Disneyland Crafts Workers Agree to Pact
ANAHEIM — Skilled crafts workers at Disneyland approved a one-year labor agreement Wednesday that will boost wages 3% but extract concessions on retirees’ health care.
Union members approved the contract by a slim margin, revealing a general lack of enthusiasm for the deal. Workers in 12 of the 13 unions in the Disneyland Craft Maintenance Council voted, 271 to 215, in favor of the pact. The remaining union, with about 30 members, had not reported Wednesday night, but those votes will not change the outcome.
Union members rejected a nearly identical contract offer by a 2-to-1 ratio last month, citing concerns about the retiree health-care givebacks and their desire to negotiate supplemental retirement benefits such as a 401(k) plan.

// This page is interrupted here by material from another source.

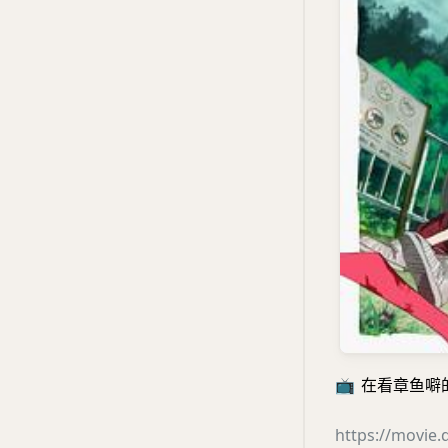
📺
在看章鱼噼的原罪 
https://movie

The unions had just come off a five-year contract that had garnered them annual wage increases of 3.5% in the first two years and 4% annually over the last three years.
Members approved the new pact on the second vote because it is only a one-year deal and they have their eyes on the future, said Mike Potts, chairman of the Disneyland Craft Maintenance Council.
“Members were not extremely pleased with the offer,” Potts said. “They’re looking to next year, and they’re expecting better. We’ve still got some serious issues to settle with management.”
Disneyland officials could not be reached for comment.
The contract, which is retroactive to March 1, covers about 700 electricians, plumbers, plasterers, machinists and other skilled laborers at the Anaheim park.
Major terms of the agreement include a 3% across-the-board wage increase and a sweetened pension package that will allow workers to accumulate benefits over 40 years of service, up from the 35 years in previous contracts.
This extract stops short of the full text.